La quimera es tan infinitamente posible, como la imaginación del hombre lo permita. La utilización por parte de Marina de este elemento me trae a la memoria una historia contada por un gran genio del cine: La Quimera del Oro. Espléndida película, poema de amor y parodia de Chaplin sobre la codicia. La trama nos traslada a principios de siglo, cuando miles de personas partieron hacia lugares inhóspitos, enfrentándose a una naturaleza salvaje, en busca de esa “quimera del oro” que la película retrata desde dos dimensiones muy distintas. Por una parte, como la lógica ansia del protagonista de encontrar un sustento y salir de la pobreza más absoluta. Por la otra, como el deseo de algunos por imponerse a los demás, de encontrar riqueza por el simple hecho de encontrarla y así lograr reconocimiento y prebendas. Pero la fábula moral es sólo una parte (aunque la esencial) de una producción en la que la inventiva visual y cómica del genio luce con todo su esplendor. Ahí están escenas tan famosas como aquella en la que, aterido de frío y muerto de hambre en una cabaña, confunde a su compañero con una gallina, situación que se resuelve de forma magistral con la entrada de un oso en escena. Mítico también es el momento en que se come un zapato o la secuencia en la que su modesta construcción está a punto de caerse por un precipicio, una de las cumbres de la historia del cine.

El viaje de Marina, en busca de un mundo más justo, noble, bello, parece que la lleva a reflexionar y a visualizar acerca de seres mutantes, irreales. La lleva a pensar en la destrucción de mano del ser humano, de un mundo demasiado transformado e intervenido. Sus ojos visualizan unos seres, sólo presentes en su mente, que los hace reales. Una nueva genética, manipulada por el hombre. Su quimera del oro, nos presenta una fabula de la vida sólo a través de la muerte. De la esperanza continua.

Releyendo mis notas tomadas hace ya tiempo, cuando nos encontrábamos preparando esta muestra, me encuentro con una cita de Leah Abraham.  En su dialogo entre el Amor y el querer, dice así:

«Hace tiempo tuve un sueño, en el dialogaban el Amor y el Querer.

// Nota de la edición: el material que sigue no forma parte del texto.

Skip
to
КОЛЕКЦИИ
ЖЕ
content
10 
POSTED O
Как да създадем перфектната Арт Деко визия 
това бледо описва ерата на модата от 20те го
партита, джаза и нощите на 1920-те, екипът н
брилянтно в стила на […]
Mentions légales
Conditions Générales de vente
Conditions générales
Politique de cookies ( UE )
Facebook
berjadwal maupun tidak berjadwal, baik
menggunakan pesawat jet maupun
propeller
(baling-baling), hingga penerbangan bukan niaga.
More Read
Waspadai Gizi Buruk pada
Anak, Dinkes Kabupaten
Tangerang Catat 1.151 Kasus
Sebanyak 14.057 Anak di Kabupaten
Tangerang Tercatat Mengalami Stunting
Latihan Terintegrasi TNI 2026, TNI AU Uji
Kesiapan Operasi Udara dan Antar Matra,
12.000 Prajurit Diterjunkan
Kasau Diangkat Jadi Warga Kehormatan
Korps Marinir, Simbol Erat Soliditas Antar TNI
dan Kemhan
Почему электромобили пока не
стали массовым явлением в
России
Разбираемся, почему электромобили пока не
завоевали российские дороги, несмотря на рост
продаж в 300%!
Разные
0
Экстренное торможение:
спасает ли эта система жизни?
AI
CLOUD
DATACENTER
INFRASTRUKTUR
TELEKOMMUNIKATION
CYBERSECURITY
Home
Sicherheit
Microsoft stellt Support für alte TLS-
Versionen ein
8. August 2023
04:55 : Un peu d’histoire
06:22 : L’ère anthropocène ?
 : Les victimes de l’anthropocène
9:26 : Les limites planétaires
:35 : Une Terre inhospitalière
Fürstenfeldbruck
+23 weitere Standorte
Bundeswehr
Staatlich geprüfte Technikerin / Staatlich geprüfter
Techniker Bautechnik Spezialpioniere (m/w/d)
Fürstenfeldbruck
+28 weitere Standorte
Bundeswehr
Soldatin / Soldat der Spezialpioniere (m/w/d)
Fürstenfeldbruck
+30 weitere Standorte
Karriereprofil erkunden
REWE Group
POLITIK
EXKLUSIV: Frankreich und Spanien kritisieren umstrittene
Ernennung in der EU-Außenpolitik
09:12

El Querer le decía al Amor.

— ¿Por qué eres tan eterno?.

Y El Amor con gran paciencia respondió.

— Quizás sea por que no poseo nada.

— Eso es imposible, – exclamo el Querer – posees todas las cosas, como yo ¿A caso no somos el mismo ser?.

— ¿Tú crees? Pues dime ¿Qué es lo que tú posees?
Respondió el Querer.

— El amante que posee al ser amado, el político que posee el poder, el religioso que posee la fe, yo poseo todo aquello que quiero.

El viejo Amor le dijo.

— No ves tú mismo te respondes, yo cuando amo no poseo al objeto amado. Yo amo a una mariposa en vuelo, amo una flor con su tiempo contado y amo al hombre que en su vida se asemeja al vuelo de una mariposa y al tiempo contado de una flor.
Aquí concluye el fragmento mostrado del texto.